当前位置：网站首页>7. Data warehouse environment preparation for data warehouse construction

7. Data warehouse environment preparation for data warehouse construction

2022-07-19 05:34:00 【Mmj666】

Data warehouse environment preparation for data warehouse construction

1.Hive Installation and deployment

（1） We first need to apache-hive-3.1.2-bin.tar.gz Upload to linux Of **/opt/software** Under the table of contents

（2） decompression apache-hive-3.1.2-bin.tar.gz To **/opt/module/** Below directory

[[email protected] software]$ tar -zxvf /opt/software/apache-hive-3.1.2-bin.tar.gz -C /opt/module/

（3） modify apache-hive-3.1.2-bin.tar.gz For the name of the hive

[[email protected] software]$ mv /opt/module/apache-hive-3.1.2-bin/ /opt/module/hive

（4） modify /etc/profile.d/my_env.sh, Add environment variables

[[email protected] software]$ sudo vim /etc/profile.d/my_env.sh

The specific additions are as follows ：

#HIVE_HOME
export HIVE_HOME=/opt/module/hive
export PATH=$PATH:$HIVE_HOME/bin

Use source /etc/profile.d/my_env.sh, Enable environment variables

[[email protected] software]$ source /etc/profile.d/my_env.sh

（5） Resolution log Jar Packet collision , Get into /opt/module/hive/lib Catalog

[[email protected] lib]$ mv log4j-slf4j-impl-2.10.0.jar log4j-slf4j-impl-2.10.0.jar.bak

2.Hive Metadata configuration to Mysql

2.1 Why use Mysql As a metabase without Derby Well ？

Hive The default metabase makes Derby.Apache Derby It's very small , The core part of the derby.jar Only 2M, So it can be used as a separate database server , It can also be embedded in applications . therefore hive Adopted Derby As an embedded metabase , Can finish hive Simple test of installation .
hive After installation , You can go to hive shell Perform some basic operations in , Create table 、 Queries, etc. . But there will be an obvious problem ：
When starting the terminal under a certain directory , Get into hive shell when ,hive By default, it will be generated in the current directory One derby file and One metastore_db Catalog , These two files are mainly saved in shell Some of the operations in sql Result , For example, a new table 、 Added partitions, etc
This storage method brings disadvantages
1. There can only be one in the same directory at the same time hive The client can use the database
2. Switch directories to start a new shell, Cannot view the previously created table , Cannot realize the sharing of table data
There are some drawbacks in using the default metabase , So using mysql preservation hive Metadata solves the above problem .hive All metadata is stored in the same database , In this way, the tables created by different developers can be shared .
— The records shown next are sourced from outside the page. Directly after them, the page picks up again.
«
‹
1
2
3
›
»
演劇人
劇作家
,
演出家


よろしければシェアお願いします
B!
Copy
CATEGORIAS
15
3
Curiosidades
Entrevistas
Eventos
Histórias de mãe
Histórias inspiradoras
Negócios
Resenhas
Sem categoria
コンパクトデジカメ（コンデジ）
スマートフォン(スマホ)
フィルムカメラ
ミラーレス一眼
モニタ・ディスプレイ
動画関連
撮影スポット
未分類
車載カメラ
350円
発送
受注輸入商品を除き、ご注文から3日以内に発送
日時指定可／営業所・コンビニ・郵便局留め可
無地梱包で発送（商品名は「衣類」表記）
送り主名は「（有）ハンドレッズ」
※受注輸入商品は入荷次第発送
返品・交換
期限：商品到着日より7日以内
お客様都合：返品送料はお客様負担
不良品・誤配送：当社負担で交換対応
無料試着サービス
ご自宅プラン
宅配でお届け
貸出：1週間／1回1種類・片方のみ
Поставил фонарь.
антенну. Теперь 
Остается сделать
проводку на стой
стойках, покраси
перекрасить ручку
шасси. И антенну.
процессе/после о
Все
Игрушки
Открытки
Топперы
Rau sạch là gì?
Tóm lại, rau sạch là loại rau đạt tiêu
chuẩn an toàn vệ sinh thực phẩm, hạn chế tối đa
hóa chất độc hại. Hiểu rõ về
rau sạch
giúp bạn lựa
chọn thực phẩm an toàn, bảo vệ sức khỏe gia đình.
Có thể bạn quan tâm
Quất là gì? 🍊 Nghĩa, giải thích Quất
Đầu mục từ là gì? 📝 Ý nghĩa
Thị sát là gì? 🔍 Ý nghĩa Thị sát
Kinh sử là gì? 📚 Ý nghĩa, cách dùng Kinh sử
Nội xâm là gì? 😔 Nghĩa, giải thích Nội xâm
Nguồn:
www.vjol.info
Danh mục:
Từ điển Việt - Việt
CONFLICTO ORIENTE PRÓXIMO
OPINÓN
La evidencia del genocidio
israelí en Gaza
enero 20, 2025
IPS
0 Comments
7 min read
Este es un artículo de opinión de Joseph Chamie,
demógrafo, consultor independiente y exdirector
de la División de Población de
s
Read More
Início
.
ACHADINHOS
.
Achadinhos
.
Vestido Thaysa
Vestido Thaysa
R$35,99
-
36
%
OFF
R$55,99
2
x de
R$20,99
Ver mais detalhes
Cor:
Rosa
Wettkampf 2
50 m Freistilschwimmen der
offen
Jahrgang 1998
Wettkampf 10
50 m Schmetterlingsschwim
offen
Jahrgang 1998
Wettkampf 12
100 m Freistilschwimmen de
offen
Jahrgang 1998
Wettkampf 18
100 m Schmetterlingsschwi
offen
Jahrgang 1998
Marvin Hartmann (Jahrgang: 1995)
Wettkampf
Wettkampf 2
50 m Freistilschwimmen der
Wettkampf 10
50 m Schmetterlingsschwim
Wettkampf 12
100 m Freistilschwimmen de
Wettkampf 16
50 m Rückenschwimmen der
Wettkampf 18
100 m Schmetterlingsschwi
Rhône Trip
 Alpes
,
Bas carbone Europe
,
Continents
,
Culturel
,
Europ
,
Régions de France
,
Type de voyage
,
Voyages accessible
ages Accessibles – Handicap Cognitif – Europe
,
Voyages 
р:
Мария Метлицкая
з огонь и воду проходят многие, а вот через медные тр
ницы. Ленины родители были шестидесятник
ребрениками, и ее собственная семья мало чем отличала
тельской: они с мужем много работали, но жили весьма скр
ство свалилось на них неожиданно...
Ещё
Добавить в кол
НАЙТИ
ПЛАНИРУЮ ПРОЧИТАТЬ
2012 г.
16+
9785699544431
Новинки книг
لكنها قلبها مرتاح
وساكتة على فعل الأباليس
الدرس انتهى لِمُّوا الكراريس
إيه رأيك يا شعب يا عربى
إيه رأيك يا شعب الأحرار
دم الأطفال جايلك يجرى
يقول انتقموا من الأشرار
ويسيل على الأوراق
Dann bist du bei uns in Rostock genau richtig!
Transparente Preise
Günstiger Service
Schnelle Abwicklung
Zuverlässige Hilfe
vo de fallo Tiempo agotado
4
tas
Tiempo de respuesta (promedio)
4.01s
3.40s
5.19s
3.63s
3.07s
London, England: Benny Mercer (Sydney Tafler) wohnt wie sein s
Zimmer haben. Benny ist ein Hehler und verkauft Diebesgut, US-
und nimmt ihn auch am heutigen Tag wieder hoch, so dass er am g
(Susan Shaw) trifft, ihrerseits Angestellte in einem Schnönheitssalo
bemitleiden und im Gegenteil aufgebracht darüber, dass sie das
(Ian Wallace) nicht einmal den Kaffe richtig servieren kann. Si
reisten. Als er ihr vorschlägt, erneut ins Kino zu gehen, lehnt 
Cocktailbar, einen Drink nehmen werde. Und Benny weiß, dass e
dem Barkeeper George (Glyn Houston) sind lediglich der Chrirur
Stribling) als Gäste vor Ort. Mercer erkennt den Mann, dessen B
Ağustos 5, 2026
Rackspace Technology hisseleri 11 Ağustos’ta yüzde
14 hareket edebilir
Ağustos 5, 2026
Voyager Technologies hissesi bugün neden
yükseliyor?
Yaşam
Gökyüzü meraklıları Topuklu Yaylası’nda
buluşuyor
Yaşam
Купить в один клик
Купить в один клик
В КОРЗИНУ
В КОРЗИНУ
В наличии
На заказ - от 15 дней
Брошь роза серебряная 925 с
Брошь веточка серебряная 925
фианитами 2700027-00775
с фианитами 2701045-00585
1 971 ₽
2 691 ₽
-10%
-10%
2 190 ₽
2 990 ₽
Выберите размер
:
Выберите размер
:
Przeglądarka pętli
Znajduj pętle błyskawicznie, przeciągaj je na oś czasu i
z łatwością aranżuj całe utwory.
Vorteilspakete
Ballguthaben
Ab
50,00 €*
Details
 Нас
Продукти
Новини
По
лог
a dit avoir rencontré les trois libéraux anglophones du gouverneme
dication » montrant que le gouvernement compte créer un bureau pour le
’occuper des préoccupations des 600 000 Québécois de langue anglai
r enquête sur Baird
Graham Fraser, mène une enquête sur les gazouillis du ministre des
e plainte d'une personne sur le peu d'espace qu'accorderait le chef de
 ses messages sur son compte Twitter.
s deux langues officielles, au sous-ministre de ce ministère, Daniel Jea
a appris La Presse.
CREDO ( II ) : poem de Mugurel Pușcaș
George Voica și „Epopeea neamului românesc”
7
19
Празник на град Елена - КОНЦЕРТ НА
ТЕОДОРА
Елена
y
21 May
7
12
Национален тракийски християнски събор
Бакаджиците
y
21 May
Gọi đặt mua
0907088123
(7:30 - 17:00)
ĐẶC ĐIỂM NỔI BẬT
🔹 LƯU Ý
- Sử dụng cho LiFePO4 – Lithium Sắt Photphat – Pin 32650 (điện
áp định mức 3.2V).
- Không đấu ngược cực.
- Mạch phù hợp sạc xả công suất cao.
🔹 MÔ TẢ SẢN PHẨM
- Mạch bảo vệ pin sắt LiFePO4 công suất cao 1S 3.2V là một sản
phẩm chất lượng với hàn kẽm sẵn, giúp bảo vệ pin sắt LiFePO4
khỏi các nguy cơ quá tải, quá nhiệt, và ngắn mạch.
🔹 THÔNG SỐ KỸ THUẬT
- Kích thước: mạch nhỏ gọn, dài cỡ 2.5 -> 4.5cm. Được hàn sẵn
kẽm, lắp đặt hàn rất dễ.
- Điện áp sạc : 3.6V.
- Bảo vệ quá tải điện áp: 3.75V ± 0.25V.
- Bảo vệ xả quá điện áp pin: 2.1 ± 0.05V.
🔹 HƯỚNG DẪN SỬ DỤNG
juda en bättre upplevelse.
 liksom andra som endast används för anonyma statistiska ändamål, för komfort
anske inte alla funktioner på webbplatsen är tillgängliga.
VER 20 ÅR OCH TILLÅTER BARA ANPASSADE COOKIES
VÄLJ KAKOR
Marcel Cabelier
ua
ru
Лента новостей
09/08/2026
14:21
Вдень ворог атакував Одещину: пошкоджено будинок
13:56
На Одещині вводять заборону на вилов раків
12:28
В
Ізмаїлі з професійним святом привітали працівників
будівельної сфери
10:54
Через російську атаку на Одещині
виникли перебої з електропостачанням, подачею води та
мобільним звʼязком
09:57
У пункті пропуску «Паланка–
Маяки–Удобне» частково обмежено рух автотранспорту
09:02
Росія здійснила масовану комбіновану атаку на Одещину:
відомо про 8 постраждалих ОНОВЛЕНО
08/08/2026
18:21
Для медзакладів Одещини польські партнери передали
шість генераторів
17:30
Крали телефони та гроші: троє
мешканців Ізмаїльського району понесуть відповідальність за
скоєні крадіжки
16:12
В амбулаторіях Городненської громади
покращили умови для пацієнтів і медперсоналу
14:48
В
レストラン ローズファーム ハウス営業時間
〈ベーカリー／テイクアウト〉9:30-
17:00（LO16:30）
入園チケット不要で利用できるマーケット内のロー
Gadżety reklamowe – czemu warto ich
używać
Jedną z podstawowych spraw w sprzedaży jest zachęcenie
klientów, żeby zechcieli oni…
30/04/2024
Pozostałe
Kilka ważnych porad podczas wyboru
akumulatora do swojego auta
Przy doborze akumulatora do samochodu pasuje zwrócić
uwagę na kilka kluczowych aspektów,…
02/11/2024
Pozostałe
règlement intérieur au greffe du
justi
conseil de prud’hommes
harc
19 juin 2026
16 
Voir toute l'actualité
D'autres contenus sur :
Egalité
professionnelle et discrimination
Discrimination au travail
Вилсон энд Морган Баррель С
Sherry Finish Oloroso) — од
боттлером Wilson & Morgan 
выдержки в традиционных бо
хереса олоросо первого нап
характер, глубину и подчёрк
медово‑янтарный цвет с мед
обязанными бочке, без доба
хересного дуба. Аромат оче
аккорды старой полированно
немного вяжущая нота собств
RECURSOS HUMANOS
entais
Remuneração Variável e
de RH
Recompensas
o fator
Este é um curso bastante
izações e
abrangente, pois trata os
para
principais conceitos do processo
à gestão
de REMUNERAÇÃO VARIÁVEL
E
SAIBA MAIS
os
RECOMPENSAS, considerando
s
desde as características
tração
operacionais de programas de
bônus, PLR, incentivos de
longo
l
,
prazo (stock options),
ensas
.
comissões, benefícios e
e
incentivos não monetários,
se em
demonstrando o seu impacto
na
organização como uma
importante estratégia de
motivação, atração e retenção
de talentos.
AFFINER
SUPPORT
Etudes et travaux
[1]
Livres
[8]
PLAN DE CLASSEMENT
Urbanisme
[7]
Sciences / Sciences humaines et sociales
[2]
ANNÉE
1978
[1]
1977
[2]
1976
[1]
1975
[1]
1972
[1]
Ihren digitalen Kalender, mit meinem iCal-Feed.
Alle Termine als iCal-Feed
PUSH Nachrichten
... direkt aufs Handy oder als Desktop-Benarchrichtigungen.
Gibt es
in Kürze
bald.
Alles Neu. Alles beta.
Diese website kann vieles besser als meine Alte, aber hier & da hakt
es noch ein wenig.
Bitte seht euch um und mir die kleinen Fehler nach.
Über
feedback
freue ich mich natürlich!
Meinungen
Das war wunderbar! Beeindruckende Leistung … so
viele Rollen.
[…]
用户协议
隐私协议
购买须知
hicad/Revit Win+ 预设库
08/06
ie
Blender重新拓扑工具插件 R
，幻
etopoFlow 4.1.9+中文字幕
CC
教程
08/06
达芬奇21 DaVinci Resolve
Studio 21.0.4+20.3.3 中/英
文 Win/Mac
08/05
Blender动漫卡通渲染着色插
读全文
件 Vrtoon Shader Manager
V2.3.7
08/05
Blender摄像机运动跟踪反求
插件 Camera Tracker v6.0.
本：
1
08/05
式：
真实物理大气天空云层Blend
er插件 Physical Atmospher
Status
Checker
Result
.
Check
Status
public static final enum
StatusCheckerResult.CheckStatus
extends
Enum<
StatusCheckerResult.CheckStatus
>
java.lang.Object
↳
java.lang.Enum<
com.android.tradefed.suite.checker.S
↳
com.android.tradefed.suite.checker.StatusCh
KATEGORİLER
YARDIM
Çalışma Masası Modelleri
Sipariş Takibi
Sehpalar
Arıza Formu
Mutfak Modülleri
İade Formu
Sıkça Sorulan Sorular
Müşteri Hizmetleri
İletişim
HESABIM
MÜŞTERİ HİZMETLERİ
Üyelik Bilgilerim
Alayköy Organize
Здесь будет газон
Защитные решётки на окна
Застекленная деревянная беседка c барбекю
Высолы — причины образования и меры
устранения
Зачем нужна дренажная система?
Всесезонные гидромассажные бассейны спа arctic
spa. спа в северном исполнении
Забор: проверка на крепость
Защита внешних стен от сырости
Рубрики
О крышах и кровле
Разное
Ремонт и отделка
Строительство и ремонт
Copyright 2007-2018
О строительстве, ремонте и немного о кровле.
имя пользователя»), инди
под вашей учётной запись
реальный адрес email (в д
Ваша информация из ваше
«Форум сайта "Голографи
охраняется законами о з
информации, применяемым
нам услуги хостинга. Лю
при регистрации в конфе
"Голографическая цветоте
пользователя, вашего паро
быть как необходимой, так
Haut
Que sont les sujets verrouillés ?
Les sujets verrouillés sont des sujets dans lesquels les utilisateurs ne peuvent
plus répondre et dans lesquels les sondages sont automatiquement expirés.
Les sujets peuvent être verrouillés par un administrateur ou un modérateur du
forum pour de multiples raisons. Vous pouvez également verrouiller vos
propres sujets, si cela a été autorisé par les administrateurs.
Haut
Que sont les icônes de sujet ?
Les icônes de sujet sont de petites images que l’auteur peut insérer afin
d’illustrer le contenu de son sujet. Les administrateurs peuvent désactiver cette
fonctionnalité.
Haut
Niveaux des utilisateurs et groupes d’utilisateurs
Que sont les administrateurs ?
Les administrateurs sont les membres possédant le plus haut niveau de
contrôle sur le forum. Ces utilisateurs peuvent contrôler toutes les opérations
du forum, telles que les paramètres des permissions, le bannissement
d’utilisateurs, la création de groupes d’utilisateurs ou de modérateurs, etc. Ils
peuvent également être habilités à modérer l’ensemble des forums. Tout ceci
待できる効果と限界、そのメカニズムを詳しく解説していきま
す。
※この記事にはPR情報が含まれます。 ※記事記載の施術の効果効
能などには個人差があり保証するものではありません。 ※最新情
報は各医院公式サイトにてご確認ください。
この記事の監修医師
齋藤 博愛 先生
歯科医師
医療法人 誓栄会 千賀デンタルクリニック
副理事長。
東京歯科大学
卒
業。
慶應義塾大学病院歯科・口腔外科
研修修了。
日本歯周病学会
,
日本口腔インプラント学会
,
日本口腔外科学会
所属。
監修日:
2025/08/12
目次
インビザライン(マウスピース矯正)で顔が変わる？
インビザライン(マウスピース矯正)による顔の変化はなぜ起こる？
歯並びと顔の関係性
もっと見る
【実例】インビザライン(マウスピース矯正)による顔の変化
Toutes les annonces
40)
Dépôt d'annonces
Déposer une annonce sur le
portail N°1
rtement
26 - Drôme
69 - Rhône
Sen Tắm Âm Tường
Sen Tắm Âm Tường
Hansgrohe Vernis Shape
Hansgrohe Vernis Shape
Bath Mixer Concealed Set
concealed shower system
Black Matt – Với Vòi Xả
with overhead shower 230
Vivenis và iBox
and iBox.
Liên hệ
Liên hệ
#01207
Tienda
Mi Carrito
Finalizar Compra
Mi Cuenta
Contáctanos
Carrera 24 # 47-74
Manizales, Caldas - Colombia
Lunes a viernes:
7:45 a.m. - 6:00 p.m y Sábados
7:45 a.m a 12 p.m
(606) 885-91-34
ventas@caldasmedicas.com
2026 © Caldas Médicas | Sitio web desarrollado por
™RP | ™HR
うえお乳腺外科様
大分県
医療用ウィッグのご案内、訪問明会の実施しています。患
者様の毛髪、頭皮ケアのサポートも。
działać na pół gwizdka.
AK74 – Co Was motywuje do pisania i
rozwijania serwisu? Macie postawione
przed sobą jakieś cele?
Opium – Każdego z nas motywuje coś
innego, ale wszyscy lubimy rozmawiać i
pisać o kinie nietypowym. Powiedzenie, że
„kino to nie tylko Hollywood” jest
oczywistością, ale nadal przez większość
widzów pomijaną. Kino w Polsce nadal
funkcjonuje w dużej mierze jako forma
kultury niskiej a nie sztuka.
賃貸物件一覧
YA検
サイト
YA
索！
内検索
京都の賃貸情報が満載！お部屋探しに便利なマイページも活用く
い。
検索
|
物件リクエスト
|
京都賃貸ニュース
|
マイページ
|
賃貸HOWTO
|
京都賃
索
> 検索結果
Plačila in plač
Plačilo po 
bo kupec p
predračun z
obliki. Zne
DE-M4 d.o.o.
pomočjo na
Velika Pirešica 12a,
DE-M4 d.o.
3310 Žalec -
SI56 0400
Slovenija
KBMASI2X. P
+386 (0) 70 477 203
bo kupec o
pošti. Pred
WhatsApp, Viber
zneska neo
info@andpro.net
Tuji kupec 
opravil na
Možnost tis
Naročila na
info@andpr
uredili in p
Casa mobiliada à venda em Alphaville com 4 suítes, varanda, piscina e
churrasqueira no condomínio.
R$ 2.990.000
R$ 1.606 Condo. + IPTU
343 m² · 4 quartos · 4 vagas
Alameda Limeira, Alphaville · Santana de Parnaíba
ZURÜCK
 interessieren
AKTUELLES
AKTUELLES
2.2Hive Metadata configuration to Mysql

（1） First , We need to copy Mysql Of JDBC Drive to Hive Of lib Under the table of contents

[[email protected] lib]$ cp /opt/software/mysql-connector-java-5.1.27.jar /opt/module/hive/lib/

（2） To configure MySQL Store as metadata . We are /opt/module/hive/conf New under the directory hive-site.xml file

[[email protected] conf]$ vim hive-site.xml

We ask hive-site.xml To add the following ：

<?xml version="1.0"?>
<?xml-stylesheet type="text/xsl" href="configuration.xsl"?>
<configuration>
    <property>
        <name>javax.jdo.option.ConnectionURL</name>
        <value>jdbc:mysql://hadoop102:3306/metastore?useSSL=false</value>
    </property>

    <property>
        <name>javax.jdo.option.ConnectionDriverName</name>
        <value>com.mysql.jdbc.Driver</value>
    </property>

    <property>
        <name>javax.jdo.option.ConnectionUserName</name>
        <value>root</value>
    </property>

    <property>
        <name>javax.jdo.option.ConnectionPassword</name>
        <value>******</value>
    </property>

    <property>
        <name>hive.metastore.warehouse.dir</name>
        <value>/user/hive/warehouse</value>
    </property>

    <property>
        <name>hive.metastore.schema.verification</name>
        <value>false</value>
    </property>

    <property>
    <name>hive.server2.thrift.port</name>
    <value>10000</value>
    </property>

    <property>
        <name>hive.server2.thrift.bind.host</name>
        <value>hadoop102</value>
    </property>

    <property>
        <name>hive.metastore.event.db.notification.api.auth</name>
        <value>false</value>
    </property>
    
    <property>
        <name>hive.cli.print.header</name>
        <value>true</value>
    </property>

    <property>
        <name>hive.cli.print.current.db</name>
        <value>true</value>
    </property>
</configuration>

3. start-up HIve

3.1 Initialize metabase

（1） Sign in Mysql

[[email protected] conf]$ mysql -uroot -p123456

（2） newly build Hive Meta database

mysql> create database metastore;
mysql> quit;

（3） initialization Hive Meta database

[[email protected] conf]$ schematool -initSchema -dbType mysql -verbose

3.2 start-up Hive Client side test

（1） Use bin/hive start-up Hive Client side test

[[email protected] hive]$ bin/hive

（2） view the database

hive (default)> show databases;

4. Modify metabase character set

Hive The character set of the metabase defaults to Latin1, Because it does not support Chinese characters , Therefore, if the table creation statement contains Chinese Notes , There will be garbled code . If you need to solve the problem of garbled code , The following modifications must be made .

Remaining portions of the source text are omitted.